R28, nice catching OP in that lie @R11.

by Anonymousreply 29February 11, 2024 10:39 PM

I have no idea how you can know this unless you’re doxxing people or something. That isn’t me. R28

by Anonymousreply 30February 12, 2024 12:28 AM

Do you have any large facial growths, OP? Neck goiters, maybe? I'm a former NY'er and I still haven't gotten used to how overly-friendly Chicagoans are after 14 years of living here.

by Anonymousreply 31February 12, 2024 2:52 AM

Another absolutely idiotic post claiming something that has not a wit of validity or evidence on even a subjective level. Nuts.

by Anonymousreply 32February 12, 2024 3:03 AM

OP you are trying so hard to keep stirring that "it's definitely not me" when numerous other people have said they do not have that experience. Perhaps you're imagining it, perhaps you are looking awkwardly at people, or perhaps it simply isn't true, and you're hoping someone will finally name the reason you want...

by Anonymousreply 33February 12, 2024 3:07 AM

[quote]R30: I have no idea how you can know this unless you’re doxxing people or something. That isn’t me.

R28 is correct. Yes, it's you. I checked.

No, it's not 'doxxing.' The technique is called 'ignoredar,' and it's something any Datalounger can do.

by Anonymousreply 34February 12, 2024 3:10 AM

HAHA, OP is caught - hilarious, and how humiliating you dumb freak.

by Anonymousreply 35February 12, 2024 3:11 AM

Oh OP how embarrassing this thread turned out for you. Wow. Thanks r28. Good job outing another stupid troll.

by Anonymousreply 36February 12, 2024 3:14 AM

If you want people to act friendlier to you, get a cute dog and walk it a lot although in Uptown, you'll probably get mugged..

by Anonymousreply 37February 12, 2024 3:32 AM

OP you need to give strangers some room to breathe.

by Anonymousreply 38February 12, 2024 3:43 AM

R31, what is your definition of someone being friendly? I’ve been to NY, the people are just as “friendly”, probably more outgoing than Chicagoans.
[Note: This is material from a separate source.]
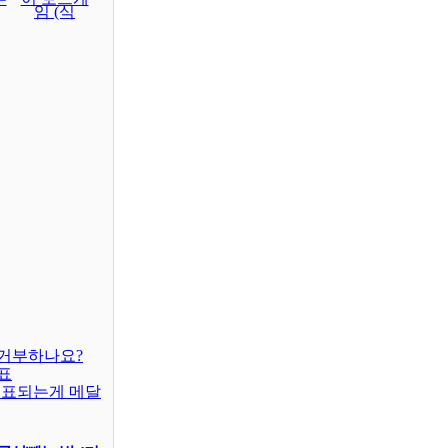
임 (식
거부하나요?
표
대표되는게 메달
by Anonymousreply 39February 12, 2024 5:11 AM

R33, anecdotal evidence does not trump my experiences. You can ask a bunch of people a question, some would say they’ve had a more pleasant experience. Others will have the opposite. You can’t dismiss someone’s experience just because a mob jumped in and said “welp didn’t happen to me”, it doesn’t work that way.

by Anonymousreply 40February 12, 2024 5:16 AM

OP - you are a black man in Uptown who is gay. The white people won't talk to you based on past experiences with other black men In Uptown who then proceeded to rob them or assault them. The black people won't talk to you because you're gay and aren't looking to buy drugs . That pretty much sums up your neighborhood.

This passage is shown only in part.